There are papers on my desk. Messages waiting to be answered. A follow-up I still need to send. A task that I have to prepare for. The usual rhythm of public service. Urgent. Important. Never really finished.
And as I sat here for a few minutes, I realized something.
There is a kind of love that grows quietly in public service.
It shows up early. It stays a little longer than it should. It answers messages even after dinner. It carries other people’s worries home and thinks about them before sleeping.
You tell yourself it’s part of the job. And it is.
But somewhere between the meetings and the deadlines, between the signatures and the follow-ups, you begin to feel tired in a way that sleep cannot fix.

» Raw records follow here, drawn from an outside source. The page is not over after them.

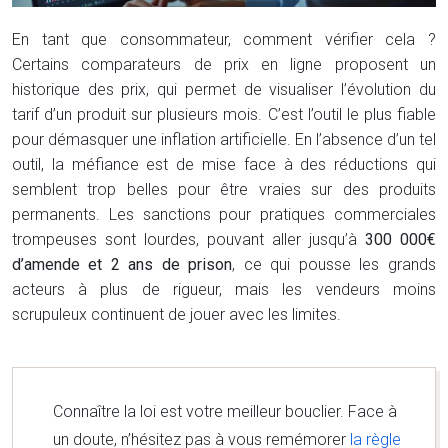
En tant que consommateur, comment vérifier cela ?
Certains comparateurs de prix en ligne proposent un
historique des prix, qui permet de visualiser l’évolution du
tarif d’un produit sur plusieurs mois. C’est l’outil le plus fiable
pour démasquer une inflation artificielle. En l’absence d’un tel
outil, la méfiance est de mise face à des réductions qui
semblent trop belles pour être vraies sur des produits
permanents. Les sanctions pour pratiques commerciales
trompeuses sont lourdes, pouvant aller jusqu’à
300 000€
d’amende et 2 ans de prison
, ce qui pousse les grands
acteurs à plus de rigueur, mais les vendeurs moins
scrupuleux continuent de jouer avec les limites.
Connaître la loi est votre meilleur bouclier. Face à
un doute, n’hésitez pas à vous remémorer
la règle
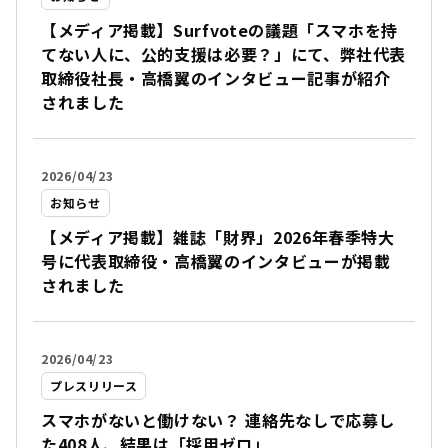
【メディア掲載】Surfvoteの議題「スマホを持
てない人に、公的支援は必要？」にて、弊社代表
取締役社長・高橋翼のインタビュー記事が紹介
されました
2026/04/23
お知らせ
【メディア掲載】雑誌「財界」2026年春季特大
号に代表取締役・高橋翼のインタビューが掲載
されました
2026/04/23
プレスリリース
スマホがないと働けない？ 連絡先なしで応募し
た408人、結果は「採用ゼロ」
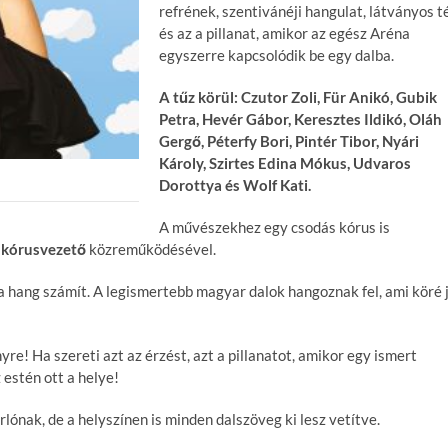
refrének, szentivánéji hangulat, látványos t
és az a pillanat, amikor az egész Aréna
egyszerre kapcsolódik be egy dalba.
A tűz körül: Czutor Zoli, Für Anikó, Gubik
Petra, Hevér Gábor, Keresztes Ildikó, Oláh
Gergő, Péterfy Bori, Pintér Tibor, Nyári
Károly, Szirtes Edina Mókus, Udvaros
Dorottya és Wolf Kati.
A művészekhez egy csodás kórus is
 kórusvezető
közreműködésével.
 a hang számít. A legismertebb magyar dalok hangoznak fel, ami köré 
re! Ha szereti azt az érzést, azt a pillanatot, amikor egy ismert
estén ott a helye!
ónak, de a helyszínen is minden dalszöveg ki lesz vetítve.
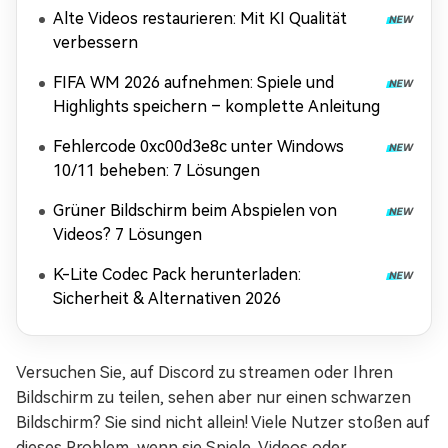
Alte Videos restaurieren: Mit KI Qualität
verbessern
FIFA WM 2026 aufnehmen: Spiele und
Highlights speichern – komplette Anleitung
Fehlercode 0xc00d3e8c unter Windows
10/11 beheben: 7 Lösungen
Grüner Bildschirm beim Abspielen von
Videos? 7 Lösungen
K-Lite Codec Pack herunterladen:
Sicherheit & Alternativen 2026
Versuchen Sie, auf Discord zu streamen oder Ihren
Bildschirm zu teilen, sehen aber nur einen schwarzen
Bildschirm? Sie sind nicht allein! Viele Nutzer stoßen auf
dieses Problem, wenn sie Spiele, Videos oder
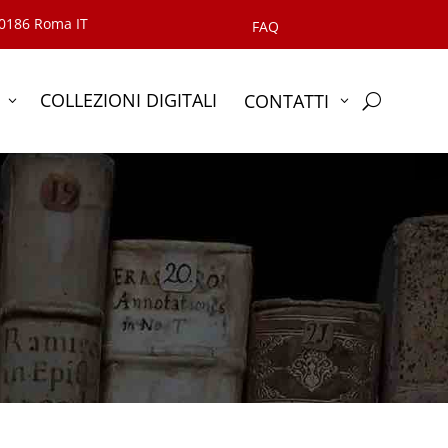
00186 Roma IT
FAQ
COLLEZIONI DIGITALI
CONTATTI
U
3
3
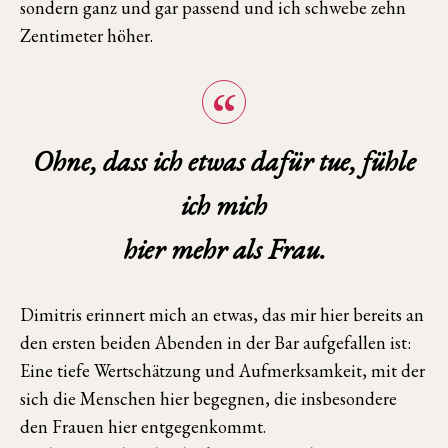
sondern ganz und gar passend und ich schwebe zehn
Zentimeter höher.
Ohne, dass ich etwas dafür tue, fühle
ich mich
hier mehr als Frau.
Dimitris erinnert mich an etwas, das mir hier bereits an
den ersten beiden Abenden in der Bar aufgefallen ist:
Eine tiefe Wertschätzung und Aufmerksamkeit, mit der
sich die Menschen hier begegnen, die insbesondere
den Frauen hier entgegenkommt.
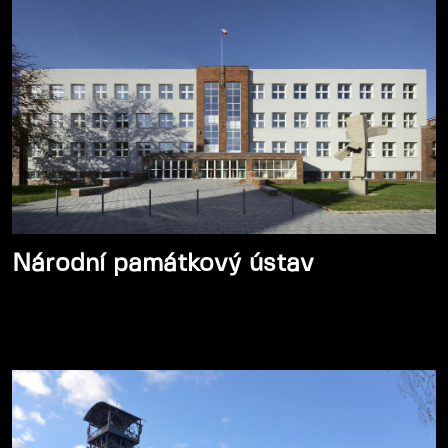
Národní památkový ústav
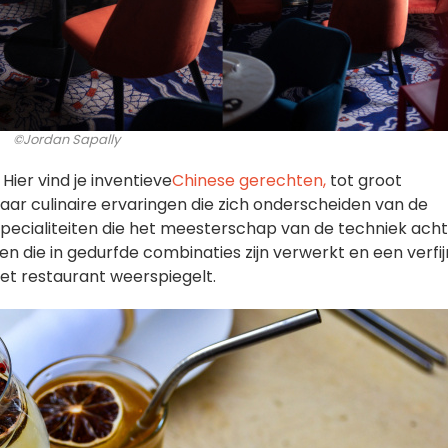
©Jordan Sapally
.
Hier vind je inventieve
Chinese gerechten,
tot groot
naar culinaire ervaringen die zich onderscheiden van de
specialiteiten die het meesterschap van de techniek ach
en die in gedurfde combinaties zijn verwerkt en een verfi
et restaurant weerspiegelt.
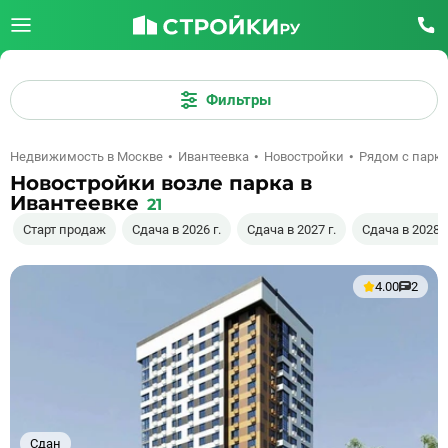
Фильтры
Недвижимость в Москве
Ивантеевка
Новостройки
Рядом с парк
Новостройки возле парка в
Ивантеевке
21
Старт продаж
Сдача в 2026 г.
Сдача в 2027 г.
Сдача в 2028 г
4.00
2
Сдан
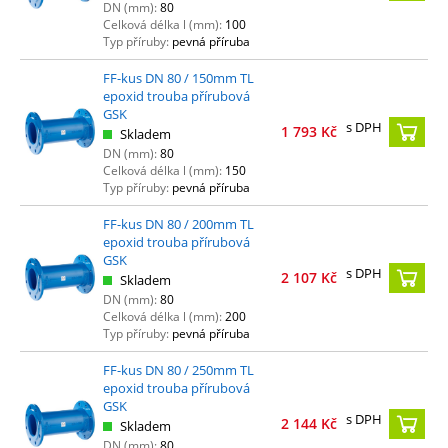
DN (mm):
80
Celková délka l (mm):
100
Typ příruby:
pevná příruba
FF-kus DN 80 / 150mm TL
epoxid trouba přírubová
GSK
s DPH
1 793
Kč
Skladem
DN (mm):
80
Celková délka l (mm):
150
Typ příruby:
pevná příruba
FF-kus DN 80 / 200mm TL
epoxid trouba přírubová
GSK
s DPH
2 107
Kč
Skladem
DN (mm):
80
Celková délka l (mm):
200
Typ příruby:
pevná příruba
FF-kus DN 80 / 250mm TL
epoxid trouba přírubová
GSK
s DPH
2 144
Kč
Skladem
DN (mm):
80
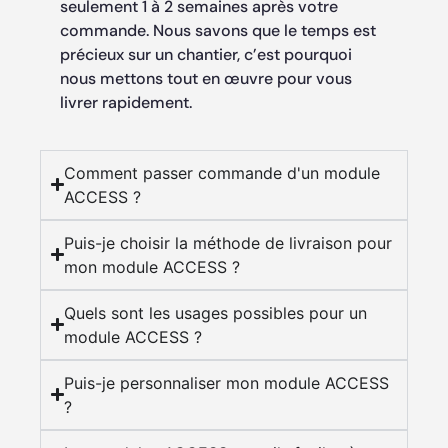
seulement 1 à 2 semaines après votre
commande. Nous savons que le temps est
précieux sur un chantier, c’est pourquoi
nous mettons tout en œuvre pour vous
livrer rapidement.
Comment passer commande d'un module
ACCESS ?
Puis-je choisir la méthode de livraison pour
mon module ACCESS ?
Quels sont les usages possibles pour un
module ACCESS ?
Puis-je personnaliser mon module ACCESS
?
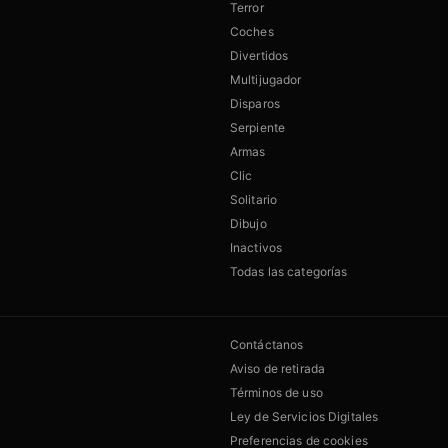
Terror
Coches
Divertidos
Multijugador
Disparos
Serpiente
Armas
Clic
Solitario
Dibujo
Inactivos
Todas las categorías
Contáctanos
Aviso de retirada
Términos de uso
Ley de Servicios Digitales
Preferencias de cookies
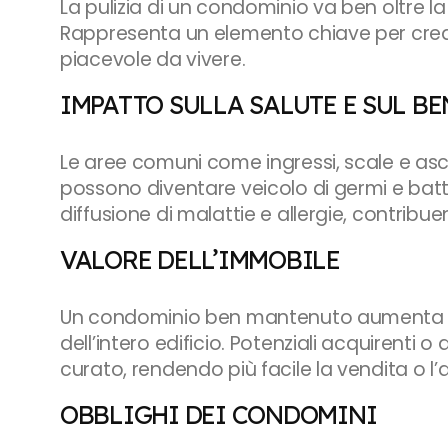
La pulizia di un condominio va ben oltre l
Rappresenta un elemento chiave per crea
piacevole da vivere.
IMPATTO SULLA SALUTE E SUL BE
Le aree comuni come ingressi, scale e as
possono diventare veicolo di germi e batteri
diffusione di malattie e allergie, contrib
VALORE DELL’IMMOBILE
Un condominio ben mantenuto aumenta il 
dell’intero edificio. Potenziali acquirenti 
curato, rendendo più facile la vendita o l’af
OBBLIGHI DEI CONDOMINI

Because public service does not only ask for your skills.
It asks for your heart.
You care about the mothers waiting for assistance. The children who need protection. The staff who are trying their best with limited resources. You care when programs are delayed. You care when funds are not released on time. You care when people misunderstand the work.
You carry all of it.
And slowly, without noticing, you start measuring your worth by how much you accomplish. By how much you fix. By how much you endure.
If the reports are submitted, you feel useful.
If the targets are met, you feel enough.
If there are delays, you feel responsible.
But you were already enough before the targets.
Loving public service should not mean losing yourself inside it.
You are more than your designation. More than your performance rating. More than the problems you solve.
You are a wife. A husband. A son. A daughter. A friend. A person with dreams and private prayers. A person who also needs rest.
It is okay to care deeply and still set boundaries.
It is okay to serve and still choose your family first.
It is okay to log out.
Service is not a competition on who can suffer the most. It is a commitment to show up consistently, with integrity, for the long run.
And to do that, you must remain whole.
Public service is noble. But your health matters. Your peace matters. Your home matters.
You can love the work.
You can give your best.
Just don’t disappear in the process.